Abraham Lincoln's definition of democracy as 'government of the people, for the people, by the people' sounds right but only works if the people are sufficiently motivated, informed and intellectually equipped to grapple with the complex issues confronting us. It also calls for minorities to graciously accept defeat when they disagree with majority decisions. 

Applying these criteria to the present situation in Egypt illustrate how difficult it is to practice democracy. President Morsi was the first democratically elected head of state. To be turned out by the army after one year looks like a rejection of democracy. However, the twenty million Egyptians who signed the petition calling for his removal would dispute this. They claim he has governed for the good of the Muslim Brotherhood, not all the people. He is said to have purged from office his critics and had some tortured. The Egyptian economy is a mess with 40% living on less than 2$ a day. Instead of turning the economy around, the President has sought to move Egypt towards an Islamic state. 

Another story about democracy hit our headlines this week. It concerned how Labour Party parliamentary candidates are selected. The MP for Falkirk is standing down in 2015 and the UNITE union has paid for 100 people to join the local party to influence selection of his successor. Ed Miliband intervened to block this but it transpires that 70% of candidates already selected have union links, more than half with UNITE. The union is a major donor of the party and played a significant role in securing Ed Miliband's election as party leader. General Secretary Ken McClusky openly admits wanting to transform the Labour party by securing the nominations of more left-wing working class candidates and fewer Blairites. He argues that the Labour Party was founded by trade unionists to represent workers and it needs to recover that priority. The former Home Secretary David Blunkett is one of a number of Labour MPs urging Ed Miliband to prevent the re-emergence of the divisions that made Labour unelectable in the 1980s and 90s.

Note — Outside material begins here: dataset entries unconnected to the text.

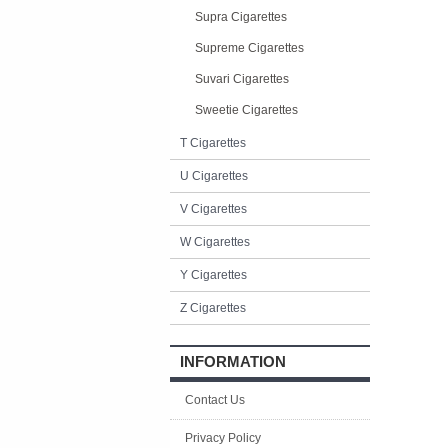
Supra Cigarettes
Supreme Cigarettes
Suvari Cigarettes
Sweetie Cigarettes
T Cigarettes
U Cigarettes
V Cigarettes
W Cigarettes
Y Cigarettes
Z Cigarettes
INFORMATION
Contact Us
Privacy Policy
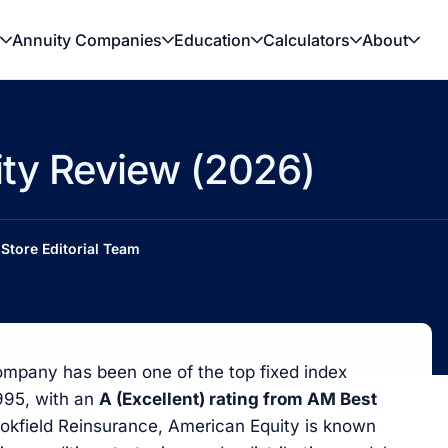
Annuity Companies
Education
Calculators
About
ity Review (2026)
Store Editorial Team
ompany has been one of the top fixed index
1995, with an
A (Excellent) rating from AM Best
rookfield Reinsurance, American Equity is known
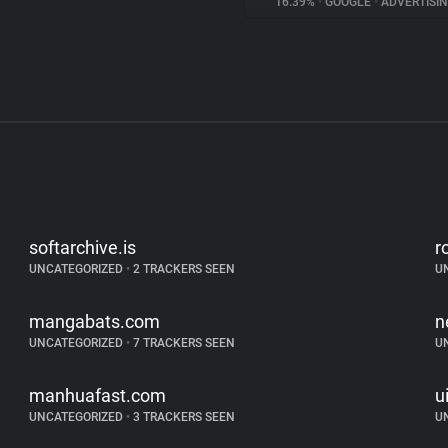
16.39%
•
GOOGLE
•
ADVERTISI
softarchive.is
r
UNCATEGORIZED
•
2 TRACKERS SEEN
U
mangabats.com
n
UNCATEGORIZED
•
7 TRACKERS SEEN
U
manhuafast.com
ui
UNCATEGORIZED
•
3 TRACKERS SEEN
U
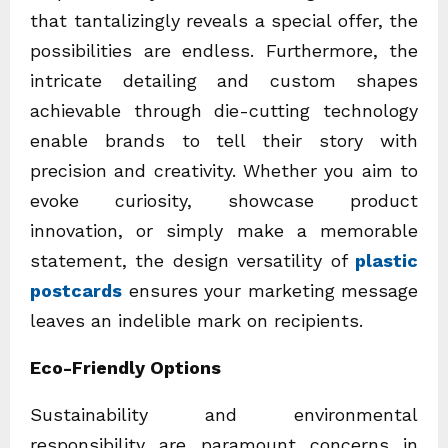
that tantalizingly reveals a special offer, the
possibilities are endless. Furthermore, the
intricate detailing and custom shapes
achievable through die-cutting technology
enable brands to tell their story with
precision and creativity. Whether you aim to
evoke curiosity, showcase product
innovation, or simply make a memorable
statement, the design versatility of
plastic
postcards
ensures your marketing message
leaves an indelible mark on recipients.
Eco-Friendly Options
Sustainability and environmental
responsibility are paramount concerns in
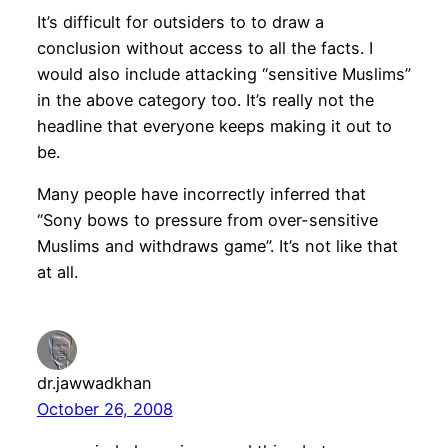
It’s difficult for outsiders to to draw a
conclusion without access to all the facts. I
would also include attacking “sensitive Muslims”
in the above category too. It’s really not the
headline that everyone keeps making it out to
be.
Many people have incorrectly inferred that
“Sony bows to pressure from over-sensitive
Muslims and withdraws game”. It’s not like that
at all.
dr.jawwadkhan
October 26, 2008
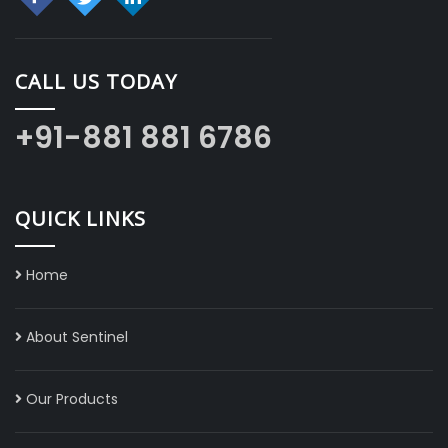
CALL US TODAY
+91-881 881 6786
QUICK LINKS
Home
About Sentinel
Our Products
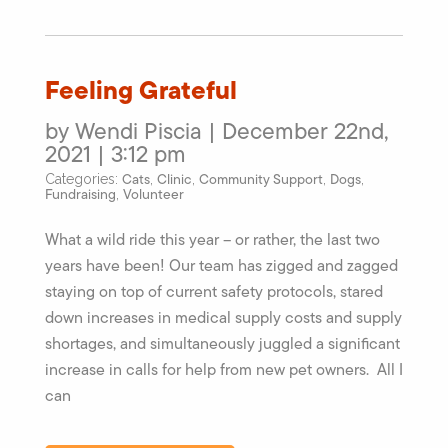
Feeling Grateful
by Wendi Piscia | December 22nd,
2021 | 3:12 pm
Cats
Clinic
Community Support
Dogs
Categories:
,
,
,
,
Fundraising
Volunteer
,
What a wild ride this year – or rather, the last two
years have been! Our team has zigged and zagged
staying on top of current safety protocols, stared
down increases in medical supply costs and supply
shortages, and simultaneously juggled a significant
increase in calls for help from new pet owners. All I
can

This issue also has relevance for Christians campaigning to influence UK law and public policy. Naturally they want legislation and policies to be shaped by biblical teaching. They rightly recognise God as creator and sovereign and vehemently oppose such measures as the Marriage (same-sex couples) Bill. In that Christians are a minority in our increasingly secular society how far should we bow to majority opinion which we believe to be wrong? Churchill thought "democracy is the worst form of government except for all those other forms that have been tried from time to time". Os Guinness argued in the 2012 Premier Lecture that our goal should be a civil public square that respects everyone's right to hold and manifest their beliefs, not a sacred or a secular public square. Is that the way to make democracy work here today?